Post-Indexed Addressing Modes in Arm Cortex M
Here are the main post-indexed addressing modes supported on Cortex-M processors:
Post-Indexed Addressing with Offset
This uses the base register value as the address for the load/store. After completing the memory access, the offset register value is added to the base register. For example: LDR R0, [R1], R2
Loads from the address in R1, then does R1 = R1 + R2. This allows efficiently stepping through arrays or buffers.
Post-Indexed Addressing with Immediate Offset
Same as above but with an immediate constant offset instead of a register. For example: LDR R0, [R1], #8
Loads from R1 then does R1 = R1 + 8. Useful for accessing fields of structured data.
Post-Indexed Addressing with Register and Shift
Supports shifted register offsets for the post-increment step. For example: LDR R0, [R1], R2, LSL #3
Loads from R1, then does R1 = R1 + (R2 << 3) to increment the base address.
Post-Indexed Addressing with Scaled Register Offset
A specialized mode to support efficient array access. The index register is automatically scaled by the data size. For example: LDR R0, [R1], R2, LSL #2
Loads from R1, then does R1 = R1 + (R2 * 4) to move to the next array element.
Use Cases for Post-Indexed Addressing
Here are some typical use cases where post-indexed addressing is useful on Cortex-M:
Accessing Array Data
Post-indexed array addressing like LDR R0, [R1], R2, LSL #2 is very efficient for array access in a loop since it handles the index increment automatically.

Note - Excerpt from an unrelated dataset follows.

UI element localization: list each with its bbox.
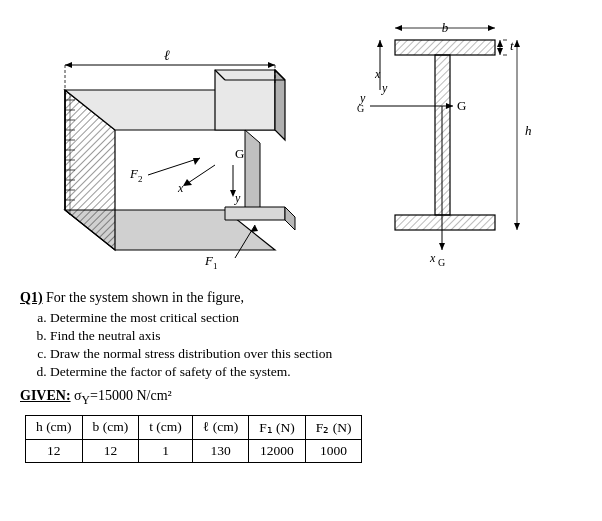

Stepping Through Buffers or Linked Lists
Post-increment with the offset register is ideal for sequentially going through a buffer or linked list data structure.
Structured Data Access
The immediate offset post-indexed mode allows accessing different fields of a struct or object and automatically advancing to the next field.
Memory Block Copy
Post-increment load and store instructions can be used together to implement an efficient memory block copy routine.
Comparison to Pre-Indexed Addressing
Pre-indexed addressing updates the base register first before doing the memory access. This causes a subtle change in behavior for things like array access. With pre-indexing, the updated base is used for the current access which means it points to the next element. With post-indexing, the original base is used meaning it points to the current element.
So post-indexed addressing is better suited for sequential access patterns where you want to access the current element before stepping to the next.
Defining Post-Indexed Addressing in Assembly
Here are some examples of using post-indexed addressing modes in Arm assembly on Cortex-M: LDR R0, [R1], R2 ; Post-indexed offset register LDR R0, [R1], #8 ; Post-indexed immediate offset LDR R0, [R1], R2, LSL #3 ; Post-indexed shifted register offset LDR R0, [R1], R2, LSL #2 ; Post-indexed scaled array indexing
The assembly syntax is straightforward – the increment step comes after the base register in square brackets. This clearly indicates the post-increment behavior.
Post-Indexed Addressing and Multicore Compatibility
Post-indexed addressing modes are supported across all profiles of the Arm architecture including both Cortex-M and Cortex-A series processors. This makes post-indexing suitable for software targeting multiple Arm core types. The specific opcodes differ but the fundamental behavior is consistent.
In summary, post-indexed addressing is useful for:
- Efficient array access without extra ADD instructions
- Stepping through data structures like buffers and lists
- Structured data field access
- Memory block copy operations
The post-increment happens after the memory access which sets up the base register for the next sequential access. Post-indexing is straightforward to use in assembly code and supported on all Arm profiles so is widely usable across Arm-based software.